I am looking for the most efficient way to converts a huge number of objects (1M instances) to another object type. Unfortunately I don't have the choice of what I am getting as an input (the million object).
So far I've tried with each_slice
but it does not show much improvement!
It looks like this:
expected_objects_of_type_2 = []
huge_array.each_slice(3000) do |batch|
batch.each do |object_type_1|
expected_objects_of_type_2 << NewType2.new(object_type_1)
end
end
Any idea?
Thanks!
CodePudding user response:
I did a quick test with a few different methods of looping the array and measured the timings:
huge_array = Array.new(10000000){rand(1..1000)}
a = Time.now
string_array = huge_array.map{|x| x.to_s}
b = Time.now
puts b-a
Same with:
sa = []
huge_array.each do |x|
sa << x.to_s
end
and
sa = []
huge_array.each_slice(3000) do |batch|
batch.each do |x|
sa << x.to_s
end
end
No idea what you are converting so I did a bit of simple int to string.
Timings
Map: 1.7
Each: 2.3
Slice: 3.2
So apparently your slice overhead makes things slower. Map seems to be the fastest (which is internally just a for loop but with a non-dynamic length array as output). The <<
seems to slow things down a bit.
So if each object needs an individual converting you are stuck with O(n) complexity and can't speed things up by a lot. Just avaid overhead.
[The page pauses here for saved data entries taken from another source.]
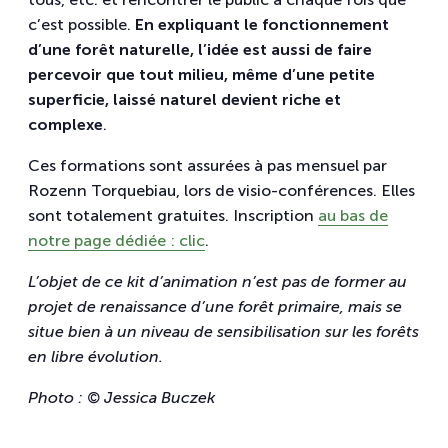
c’est possible.
En expliquant le fonctionnement
d’une forêt naturelle, l’idée est aussi de faire
percevoir que tout milieu, même d’une petite
superficie, laissé naturel devient riche et
complexe
.
Ces formations sont assurées à pas mensuel par
Rozenn Torquebiau, lors de visio-conférences. Elles
sont totalement gratuites. Inscription
au bas de
notre page dédiée : clic
.
L’objet de ce kit d’animation n’est pas de former au
projet de renaissance d’une forêt primaire, mais se
situe bien à un niveau de sensibilisation sur les forêts
en libre évolution.
Photo : © Jessica Buczek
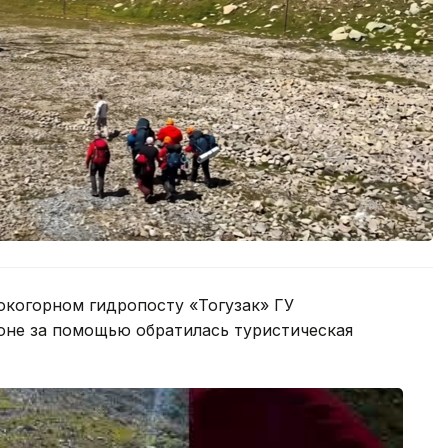
окогорном гидропосту «Тогузак» ГУ
оне за помощью обратилась туристическая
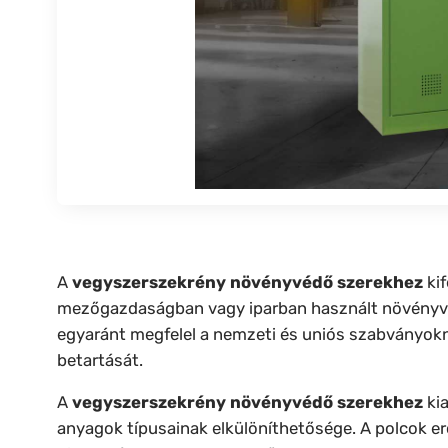
A
vegyszerszekrény növényvédő szerekhez
kif
mezőgazdaságban vagy iparban használt növényvédő 
egyaránt megfelel a nemzeti és uniós szabványokn
betartását.
A
vegyszerszekrény növényvédő szerekhez
kia
anyagok típusainak elkülöníthetősége. A polcok erős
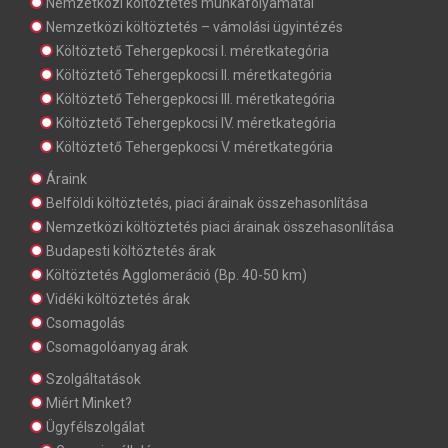
Nemzetközi költöztetés munkafolyamatai
Nemzetközi költöztetés – vámolási ügyintézés
Költöztető Tehergepkocsi I. méretkategória
Költöztető Tehergepkocsi II. méretkategória
Költöztető Tehergepkocsi III. méretkategória
Költöztető Tehergepkocsi IV. méretkategória
Költöztető Tehergepkocsi V. méretkategória
Áraink
Belföldi költöztetés, piaci árainak összehasonlítása
Nemzetközi költöztetés piaci árainak összehasonlítása
Budapesti költöztetés árak
Költöztetés Agglomeráció (Bp. 40-50 km)
Vidéki költöztetés árak
Csomagolás
Csomagolóanyag árak
Szolgáltatások
Miért Minket?
Ügyfélszolgálat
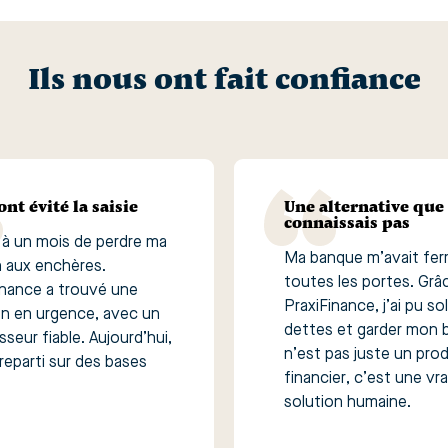
Ils nous ont fait confiance
ont évité la saisie
Une alternative que 
connaissais pas
s à un mois de perdre ma
Ma banque m’avait fe
 aux enchères.
toutes les portes. Grâ
inance a trouvé une
PraxiFinance, j’ai pu s
on en urgence, avec un
dettes et garder mon b
sseur fiable. Aujourd’hui,
n’est pas juste un prod
 reparti sur des bases
financier, c’est une vra
solution humaine.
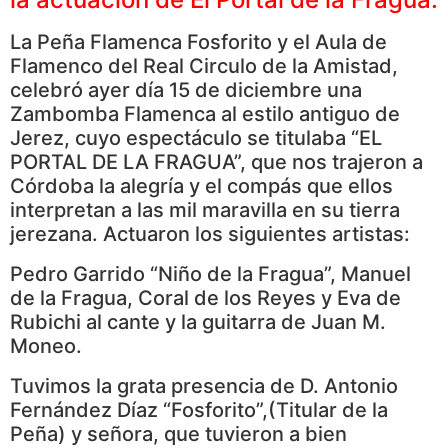
La Peña Flamenca Fosforito y el Aula de
Flamenco del Real Circulo de la Amistad,
celebró ayer día 15 de diciembre una
Zambomba Flamenca al estilo antiguo de
Jerez, cuyo espectáculo se titulaba “EL
PORTAL DE LA FRAGUA”, que nos trajeron a
Córdoba la alegría y el compás que ellos
interpretan a las mil maravilla en su tierra
jerezana. Actuaron los siguientes artistas:
Pedro Garrido “Niño de la Fragua”, Manuel
de la Fragua, Coral de los Reyes y Eva de
Rubichi al cante y la guitarra de Juan M.
Moneo.
Tuvimos la grata presencia de D. Antonio
Fernández Díaz “Fosforito”,(Titular de la
Peña) y señora, que tuvieron a bien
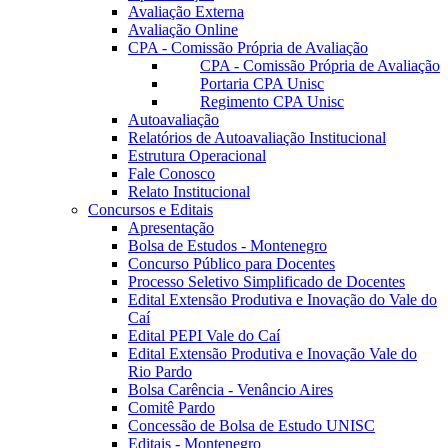
Avaliação Externa
Avaliação Online
CPA - Comissão Própria de Avaliação
CPA - Comissão Própria de Avaliação
Portaria CPA Unisc
Regimento CPA Unisc
Autoavaliação
Relatórios de Autoavaliação Institucional
Estrutura Operacional
Fale Conosco
Relato Institucional
Concursos e Editais
Apresentação
Bolsa de Estudos - Montenegro
Concurso Público para Docentes
Processo Seletivo Simplificado de Docentes
Edital Extensão Produtiva e Inovação do Vale do
Caí
Edital PEPI Vale do Caí
Edital Extensão Produtiva e Inovação Vale do
Rio Pardo
Bolsa Carência - Venâncio Aires
Comitê Pardo
Concessão de Bolsa de Estudo UNISC
Editais - Montenegro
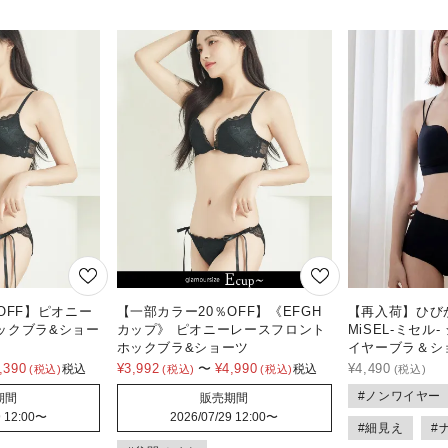
OFF】ピオニー
【一部カラー20％OFF】《EFGH
【再入荷】ひび
ックブラ&ショー
カップ》 ピオニーレースフロント
MiSEL-ミセル
ホックブラ&ショーツ
イヤーブラ＆シ
,390
¥
3,992
〜
¥
4,990
¥
4,490
税込
税込
#ノンワイヤー
期間
販売期間
 12:00
〜
2026/07/29 12:00
〜
#細見え
#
Depending on your data, sorting and exploiting caching effects might help or avoiding duplicates if you have a lot of identical data but we have no way to know if we don't know your actual conversions.
CodePudding user response:
I would treat each slice in its own thread:
huge_array.each_slice(3000) do |batch|
Thread.new do
batch.each do |object_type_1|
expected_objects_of_type_2 << NewType2.new(object_type_1)
end
end
end
Then you have to wait for the threads to terminate using join
. They should be accumulated in an array and joined.